Given data section start

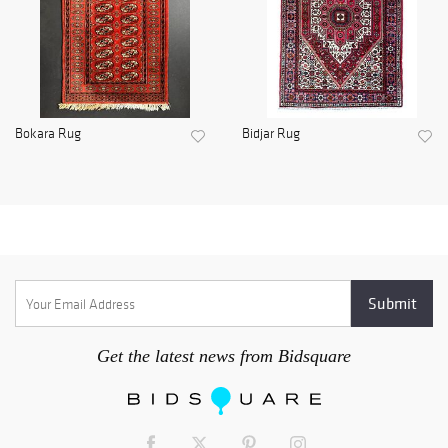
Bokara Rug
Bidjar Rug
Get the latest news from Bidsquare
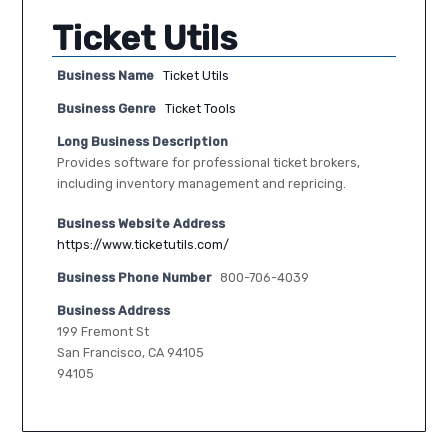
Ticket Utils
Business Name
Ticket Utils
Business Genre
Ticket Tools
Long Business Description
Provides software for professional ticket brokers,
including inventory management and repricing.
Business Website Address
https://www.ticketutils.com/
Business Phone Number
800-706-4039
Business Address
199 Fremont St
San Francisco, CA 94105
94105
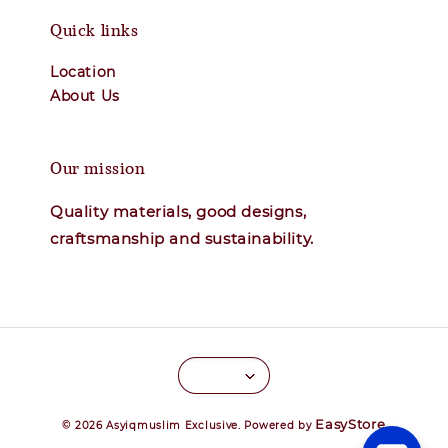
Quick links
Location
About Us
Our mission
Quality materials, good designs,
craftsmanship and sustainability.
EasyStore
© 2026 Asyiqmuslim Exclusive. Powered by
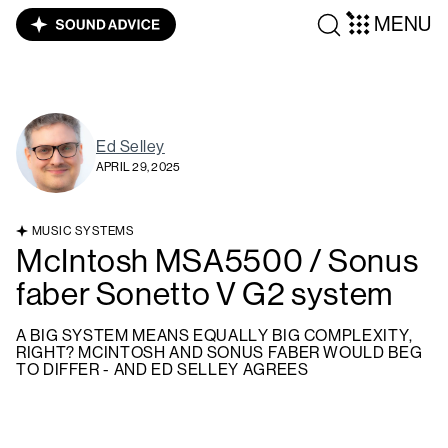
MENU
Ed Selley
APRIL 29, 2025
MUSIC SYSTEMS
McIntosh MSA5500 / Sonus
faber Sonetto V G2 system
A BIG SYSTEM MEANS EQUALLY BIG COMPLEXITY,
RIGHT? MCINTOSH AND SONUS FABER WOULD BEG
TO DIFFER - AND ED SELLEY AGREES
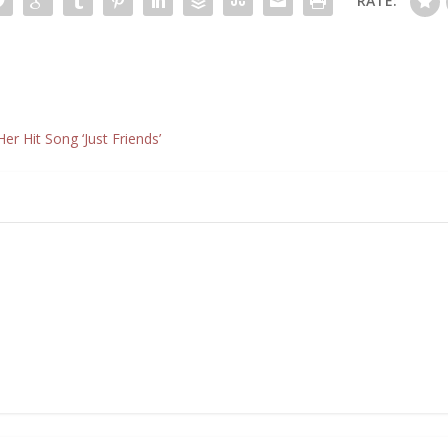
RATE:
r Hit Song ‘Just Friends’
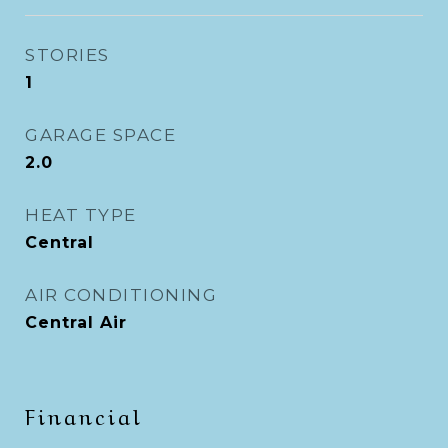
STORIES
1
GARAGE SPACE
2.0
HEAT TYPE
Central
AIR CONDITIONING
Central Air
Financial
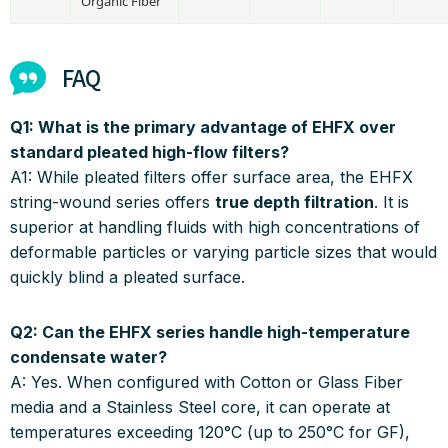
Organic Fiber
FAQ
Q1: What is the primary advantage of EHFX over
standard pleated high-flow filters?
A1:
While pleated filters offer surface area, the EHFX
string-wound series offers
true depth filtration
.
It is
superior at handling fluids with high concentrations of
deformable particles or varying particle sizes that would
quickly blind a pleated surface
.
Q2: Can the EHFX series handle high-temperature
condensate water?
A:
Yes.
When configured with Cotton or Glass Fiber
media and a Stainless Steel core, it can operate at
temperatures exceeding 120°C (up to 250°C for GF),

Given data section end

Directions:
Omitting the pictures, write out the material above exactly as it stands.

Answer for this exercise:
Bokara Rug
Bidjar Rug
Get the latest news from Bidsquare
Ticket Utils
Business Name
Ticket Utils
Business Genre
Ticket Tools
Long Business Description
Provides software for professional ticket brokers,
including inventory management and repricing.
Business Website Address
https://www.ticketutils.com/
Business Phone Number
800-706-4039
Business Address
199 Fremont St
San Francisco, CA 94105
94105
Quick links
Location
About Us
Our mission
Quality materials, good designs,
craftsmanship and sustainability.
EasyStore
© 2026 Asyiqmuslim Exclusive. Powered by
MENU
Ed Selley
APRIL 29, 2025
MUSIC SYSTEMS
McIntosh MSA5500 / Sonus
faber Sonetto V G2 system
A BIG SYSTEM MEANS EQUALLY BIG COMPLEXITY,
RIGHT? MCINTOSH AND SONUS FABER WOULD BEG
TO DIFFER - AND ED SELLEY AGREES
RATE:
r Hit Song ‘Just Friends’
STORIES
1
GARAGE SPACE
2.0
HEAT TYPE
Central
AIR CONDITIONING
Central Air
Financial
Organic Fiber
FAQ
Q1: What is the primary advantage of EHFX over
standard pleated high-flow filters?
A1:
While pleated filters offer surface area, the EHFX
string-wound series offers
true depth filtration
.
It is
superior at handling fluids with high concentrations of
deformable particles or varying particle sizes that would
quickly blind a pleated surface
.
Q2: Can the EHFX series handle high-temperature
condensate water?
A:
Yes.
When configured with Cotton or Glass Fiber
media and a Stainless Steel core, it can operate at
temperatures exceeding 120°C (up to 250°C for GF),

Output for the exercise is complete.